In the case we are now considering there could have been no proper motive nor any reasonable excuse for placing before this jury the alleged fact that the Federal Government was paying for the property. In the first place, there is nothing in the record to show it was true; in the second place, it was entirely immaterial and any evidence as to its truth or falsity would have been inadmissible and in the third place it could not help but have been most highly prejudicial to the appellant, and in view of its untruth and obvious immateriality it must have been willfully and intentionally prejudicial. The same objections apply to the questions and remarks as to the taxpayers of East St. Louis informing them that their verdict would not impose any taxes upon them. Appellees *59 having intentionally asked these questions, which amounted to an invitation to the jury that it might as well be liberal with the money of the richest nation in the world, are in no position to offer any excuse whatever for the error which they deliberately caused. To temporize with or to condone such conduct as this would constitute a standing invitation for every lawyer who saw fit to do so to go just as far as he could and take a chance on going just a little bit further in getting immaterial and prejudicial matter before a jury. This court recognizes what every trial lawyer knows, i.e., that it is highly prejudicial to a defendant for a jury to be improperly informed that the defendant is really a very wealthy person or that some wealthy corporation would have to pay the verdict rather than the defendant, and thus invite them to be liberal with some-one-else's money.
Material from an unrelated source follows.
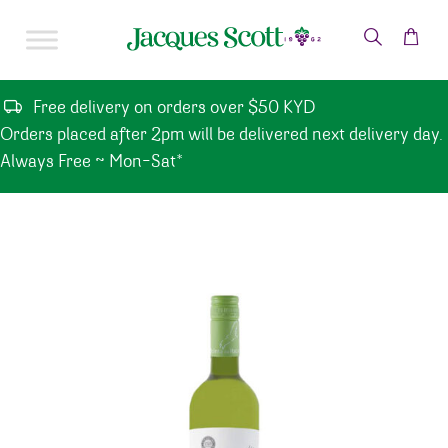
Skip to content
Free delivery on orders over $50 KYD
Orders placed after 2pm will be delivered next delivery day.
Always Free ~ Mon-Sat*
As we said in McCarthy v. Spring ValleyCoal Co. supra, we have no way of telling what effect this improper conduct had upon the minds of the jurors and there is no means at our command to be sure of stopping this improper and unethical conduct except by reversing judgments so obtained. The rules as to the limits to which counsel may go on the voir dire examination of jurors have been frequently stated by this court and those who seek to venture beyond them must do so at the risk of a reversal of any judgment so obtained.
No objections were made as to instructions, and other errors assigned are not likely to recur on a new trial. For the reasons above indicated, the judgment of the county court of St. Clair county will be reversed and the cause remanded to that court for a new trial.